Organizations like the Ocean Conservancy are concerned that NOAA’s new initiative is “simply not the full suite of national standards we need” to ensure that the environmental destruction caused by low-regulation fish farms in China won’t also happen here. “NOAA needs to call on Congress to empower the agency with the needed authority to protect our ocean from the well-known environmental risks caused by ocean fish farming,” the organization stated on their website. “There is currently no guarantee that any new fish farms will be required to meet these guidelines. Unless and until comprehensive new federal legislation that addresses environmental, socio-economic and liability concerns is passed, open ocean aquaculture should not proceed in our ocean.”

Zach Corrigan, aquaculture expert at Food & Water Watch, said corporate interests are pushing big aquaculture to the detriment of the environment.
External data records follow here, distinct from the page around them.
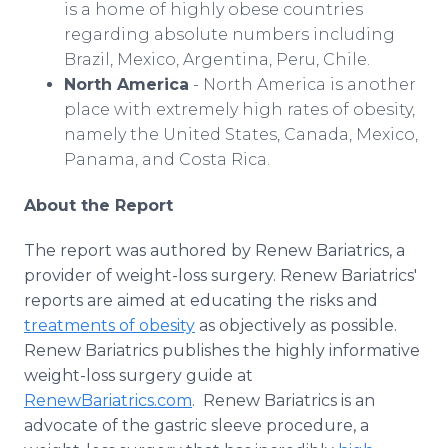
is a home of highly obese countries
regarding absolute numbers including
Brazil, Mexico, Argentina, Peru, Chile.
North America
- North America is another
place with extremely high rates of obesity,
namely the United States, Canada, Mexico,
Panama, and Costa Rica.
About the Report
The report was authored by Renew Bariatrics, a
provider of weight-loss surgery. Renew Bariatrics'
reports are aimed at educating the risks and
treatments of obesity
as objectively as possible.
Renew Bariatrics publishes the highly informative
weight-loss surgery guide at
RenewBariatrics.com
. Renew Bariatrics is an
advocate of the gastric sleeve procedure, a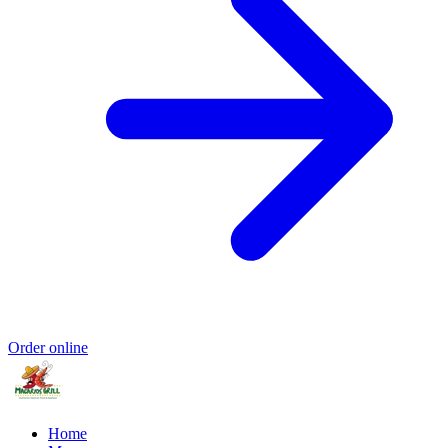
Order online
Home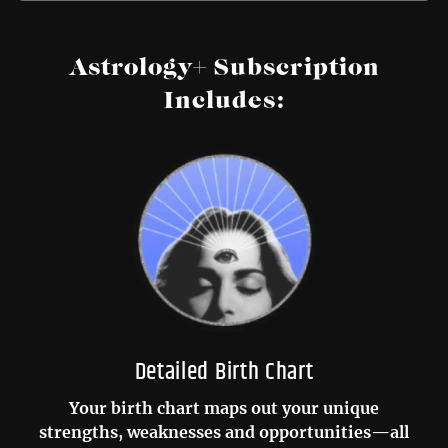
Astrology+ Subscription
Includes:
Detailed Birth Chart
Your birth chart maps out your unique
strengths, weaknesses and opportunities—all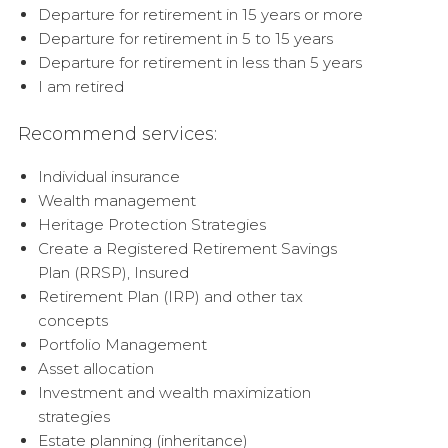
Departure for retirement in 15 years or more
Departure for retirement in 5 to 15 years
Departure for retirement in less than 5 years
I am retired
Recommend services:
Individual insurance
Wealth management
Heritage Protection Strategies
Create a Registered Retirement Savings
Plan (RRSP), Insured
Retirement Plan (IRP) and other tax
concepts
Portfolio Management
Asset allocation
Investment and wealth maximization
strategies
Estate planning (inheritance)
He went on to say that NOAA’s new policies do not promote innovative, lower-impact aquaculture systems.

“You’re looking at a policy that’s very much set on promoting the wrong kind of fish-farming,” he said.

But NOAA and the DOC insist they are promoting “sustainable domestic marine aquaculture.”

“Aquaculture can be a significant contributor to a ‘blue-green’ economy that both contributes to and benefits from healthy oceans and coasts,” said Lubchenco.